Bahrain welcomed the development, describing it as an “important step” in regional and international counter-terrorism efforts.
In Lebanon, presidential sources said the country will wait to see what the repercussions the move will incur.
Foreign Minister Jebran Bassil said that London’s move “will not have a negative impact on Lebanon.”
“We have grown accustomed to such measures from other countries,” he added, while revealing that Britain had expressed to Lebanon its keenness on bilateral ties. He made his remarks after holding talks in Beirut with European Union foreign policy chief Federica Mogherini.
She said that the British position on Hezbollah is its own sovereign decision and it will not affect the EU’s stance on the party.

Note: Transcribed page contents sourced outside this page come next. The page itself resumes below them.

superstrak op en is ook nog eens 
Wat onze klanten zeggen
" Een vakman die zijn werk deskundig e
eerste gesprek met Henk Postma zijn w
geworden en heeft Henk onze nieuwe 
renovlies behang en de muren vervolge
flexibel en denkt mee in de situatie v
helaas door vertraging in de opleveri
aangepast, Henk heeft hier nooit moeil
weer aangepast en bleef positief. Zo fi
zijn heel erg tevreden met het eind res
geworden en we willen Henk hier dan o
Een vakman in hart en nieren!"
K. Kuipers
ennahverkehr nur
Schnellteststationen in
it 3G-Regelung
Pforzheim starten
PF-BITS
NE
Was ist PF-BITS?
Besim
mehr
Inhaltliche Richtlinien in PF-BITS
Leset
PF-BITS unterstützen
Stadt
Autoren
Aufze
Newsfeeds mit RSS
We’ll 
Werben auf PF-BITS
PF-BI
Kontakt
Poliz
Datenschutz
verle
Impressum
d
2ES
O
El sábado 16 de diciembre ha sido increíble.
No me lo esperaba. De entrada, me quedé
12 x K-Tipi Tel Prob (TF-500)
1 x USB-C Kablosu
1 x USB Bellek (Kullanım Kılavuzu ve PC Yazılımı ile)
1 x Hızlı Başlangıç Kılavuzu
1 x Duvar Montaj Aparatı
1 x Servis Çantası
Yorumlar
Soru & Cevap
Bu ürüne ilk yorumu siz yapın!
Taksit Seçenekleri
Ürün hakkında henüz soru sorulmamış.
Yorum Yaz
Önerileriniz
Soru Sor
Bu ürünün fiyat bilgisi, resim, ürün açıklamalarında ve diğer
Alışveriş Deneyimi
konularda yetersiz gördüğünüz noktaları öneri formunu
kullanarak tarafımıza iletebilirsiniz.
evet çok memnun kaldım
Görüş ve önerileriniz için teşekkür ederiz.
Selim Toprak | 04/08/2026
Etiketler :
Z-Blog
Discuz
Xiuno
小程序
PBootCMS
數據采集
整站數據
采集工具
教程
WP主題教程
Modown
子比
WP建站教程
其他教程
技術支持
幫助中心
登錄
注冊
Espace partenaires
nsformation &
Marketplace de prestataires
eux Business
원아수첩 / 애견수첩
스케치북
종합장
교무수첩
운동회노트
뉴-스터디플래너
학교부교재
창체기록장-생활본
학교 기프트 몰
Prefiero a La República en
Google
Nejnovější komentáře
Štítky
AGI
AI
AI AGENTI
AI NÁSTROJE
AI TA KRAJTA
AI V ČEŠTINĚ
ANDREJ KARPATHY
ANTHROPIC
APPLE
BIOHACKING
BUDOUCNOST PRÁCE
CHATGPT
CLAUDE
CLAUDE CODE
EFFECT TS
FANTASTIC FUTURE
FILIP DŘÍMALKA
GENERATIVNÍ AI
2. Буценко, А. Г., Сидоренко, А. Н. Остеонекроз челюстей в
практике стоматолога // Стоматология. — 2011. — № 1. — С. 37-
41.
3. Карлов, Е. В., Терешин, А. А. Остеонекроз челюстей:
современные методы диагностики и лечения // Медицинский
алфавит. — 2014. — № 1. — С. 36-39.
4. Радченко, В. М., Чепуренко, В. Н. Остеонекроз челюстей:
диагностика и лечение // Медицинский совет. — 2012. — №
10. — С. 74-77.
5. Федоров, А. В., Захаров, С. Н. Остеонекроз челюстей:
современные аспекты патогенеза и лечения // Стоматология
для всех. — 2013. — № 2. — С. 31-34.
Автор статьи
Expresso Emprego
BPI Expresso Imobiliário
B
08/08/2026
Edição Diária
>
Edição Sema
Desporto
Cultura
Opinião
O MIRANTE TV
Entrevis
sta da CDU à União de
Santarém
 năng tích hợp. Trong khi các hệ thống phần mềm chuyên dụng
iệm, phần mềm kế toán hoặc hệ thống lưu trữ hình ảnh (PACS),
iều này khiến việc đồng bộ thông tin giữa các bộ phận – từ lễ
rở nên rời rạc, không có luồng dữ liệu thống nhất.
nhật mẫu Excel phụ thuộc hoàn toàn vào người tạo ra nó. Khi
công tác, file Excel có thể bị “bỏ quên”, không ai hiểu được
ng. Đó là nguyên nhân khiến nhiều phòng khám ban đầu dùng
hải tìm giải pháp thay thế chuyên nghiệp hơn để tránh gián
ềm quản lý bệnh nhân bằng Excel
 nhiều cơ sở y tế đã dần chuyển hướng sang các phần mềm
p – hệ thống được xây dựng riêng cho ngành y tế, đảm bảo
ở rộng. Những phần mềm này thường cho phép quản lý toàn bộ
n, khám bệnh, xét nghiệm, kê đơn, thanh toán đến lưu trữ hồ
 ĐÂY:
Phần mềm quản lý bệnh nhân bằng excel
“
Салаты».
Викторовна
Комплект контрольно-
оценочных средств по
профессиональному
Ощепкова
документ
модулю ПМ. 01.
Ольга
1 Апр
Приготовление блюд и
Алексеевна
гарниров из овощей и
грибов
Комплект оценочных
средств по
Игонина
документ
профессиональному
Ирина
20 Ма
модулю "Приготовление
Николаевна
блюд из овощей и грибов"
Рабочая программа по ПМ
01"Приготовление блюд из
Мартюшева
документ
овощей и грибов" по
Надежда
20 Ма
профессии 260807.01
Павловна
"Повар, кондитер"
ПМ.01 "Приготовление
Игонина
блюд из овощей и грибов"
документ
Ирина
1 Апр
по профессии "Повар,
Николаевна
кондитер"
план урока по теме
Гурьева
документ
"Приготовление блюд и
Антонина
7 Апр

Lebanese deputy Prime Minister Ghassan Hasbani hoped that London would not change its policy towards Lebanon and that its decision would not affect the government.

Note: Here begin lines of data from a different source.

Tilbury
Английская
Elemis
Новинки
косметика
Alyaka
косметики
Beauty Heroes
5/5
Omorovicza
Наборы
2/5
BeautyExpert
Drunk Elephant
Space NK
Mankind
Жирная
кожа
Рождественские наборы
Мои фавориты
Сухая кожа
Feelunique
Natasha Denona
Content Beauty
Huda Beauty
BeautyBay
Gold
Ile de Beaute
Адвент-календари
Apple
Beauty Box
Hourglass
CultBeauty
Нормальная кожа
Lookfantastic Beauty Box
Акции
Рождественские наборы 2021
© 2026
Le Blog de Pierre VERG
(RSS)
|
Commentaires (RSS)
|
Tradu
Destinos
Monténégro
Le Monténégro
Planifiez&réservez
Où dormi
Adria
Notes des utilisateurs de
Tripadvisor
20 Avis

“Hezbollah is part of the government through the policy statement that stresses Lebanon’s policy of disassociation,” he told Asharq Al-Awsat. “We refuse for the government to be taken away from this policy.”
Moreover, he hoped that European and American powers would distinguish between the Lebanese government and Hezbollah.
Director of the Levant Institute for Strategic Affairs, Dr. Sami Nader warned that London’s decision could pave the way for a similar move by the EU, which still distinguishes between Hezbollah’s political and military wings.
“This distinction has long given the Europeans a margin to maneuver and this has always bothered the Americans,” he told Asharq Al-Awsat.
He predicted that London’s decision would negatively impact its policy towards the Lebanese government and the implementation of the CEDRE conference pledges.
“The legal groundwork is now open to all political and economic punitive measures, not just on the party and its ministers, but the entire government,” Nader warned.
The British ban, which will come into force on Friday subject to parliament's approval, means anyone who is a member of Hezbollah or invites support will be committing a criminal offense with a potential sentence of up to 10 years in jail.
Explaining its decision, the British government said the organization continued to amass weapons in contravention of UN Security Council resolutions, while its support for the head of the Syrian regime, Bashar Assad, had prolonged the conflict and the "brutal and violent repression of the Syrian people".